[Stored data entries]
- Opening Delimiter -
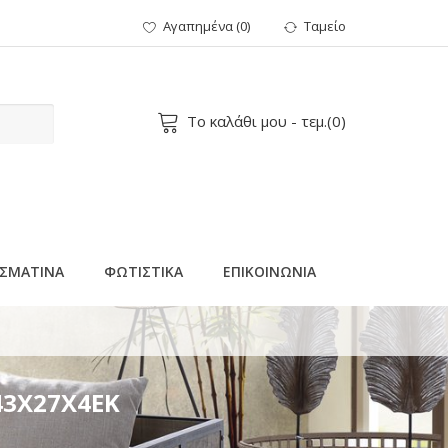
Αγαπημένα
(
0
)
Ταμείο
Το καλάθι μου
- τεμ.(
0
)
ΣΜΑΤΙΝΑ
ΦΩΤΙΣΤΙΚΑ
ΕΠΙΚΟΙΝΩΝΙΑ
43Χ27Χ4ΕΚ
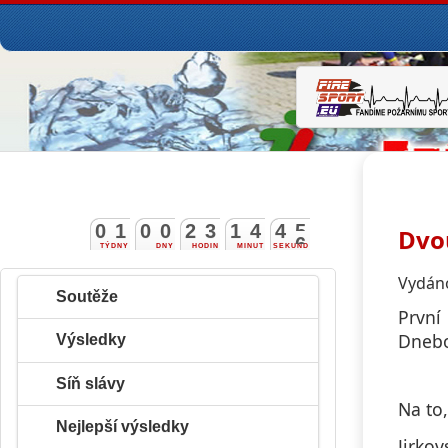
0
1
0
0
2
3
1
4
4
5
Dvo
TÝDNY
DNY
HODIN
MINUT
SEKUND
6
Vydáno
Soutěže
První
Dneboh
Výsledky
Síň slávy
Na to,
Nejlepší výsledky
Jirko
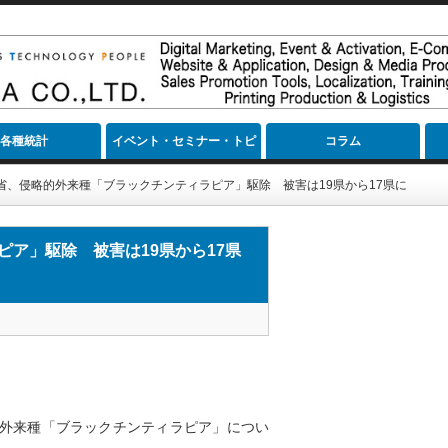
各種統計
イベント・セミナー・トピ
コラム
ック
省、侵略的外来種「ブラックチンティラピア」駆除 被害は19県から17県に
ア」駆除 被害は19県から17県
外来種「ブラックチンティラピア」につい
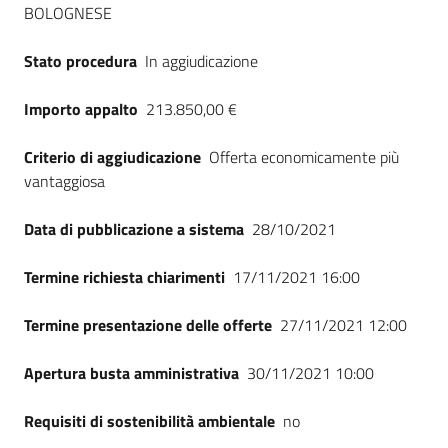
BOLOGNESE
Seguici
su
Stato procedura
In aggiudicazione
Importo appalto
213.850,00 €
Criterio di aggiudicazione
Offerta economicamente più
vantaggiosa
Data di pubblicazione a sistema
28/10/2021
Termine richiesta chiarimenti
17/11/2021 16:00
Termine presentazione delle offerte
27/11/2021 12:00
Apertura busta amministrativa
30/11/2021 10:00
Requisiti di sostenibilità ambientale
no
- Closing Delimiter -
## [Work required]
Exactly as given, transcribe every line of the data, but not its images.

## [Answer to this problem]
Αγαπημένα
(
0
)
Ταμείο
Το καλάθι μου
- τεμ.(
0
)
ΣΜΑΤΙΝΑ
ΦΩΤΙΣΤΙΚΑ
ΕΠΙΚΟΙΝΩΝΙΑ
43Χ27Χ4ΕΚ
0
1
0
0
2
3
1
4
4
5
Dvo
TÝDNY
DNY
HODIN
MINUT
SEKUND
6
Vydáno
Soutěže
První
Dneboh
Výsledky
Síň slávy
Na to,
Nejlepší výsledky
Jirko
各種統計
イベント・セミナー・トピ
コラム
ック
省、侵略的外来種「ブラックチンティラピア」駆除 被害は19県から17県に
ア」駆除 被害は19県から17県
外来種「ブラックチンティラピア」につい
BOLOGNESE
Seguici
su
Stato procedura
In aggiudicazione
Importo appalto
213.850,00 €
Criterio di aggiudicazione
Offerta economicamente più
vantaggiosa
Data di pubblicazione a sistema
28/10/2021
Termine richiesta chiarimenti
17/11/2021 16:00
Termine presentazione delle offerte
27/11/2021 12:00
Apertura busta amministrativa
30/11/2021 10:00
Requisiti di sostenibilità ambientale
no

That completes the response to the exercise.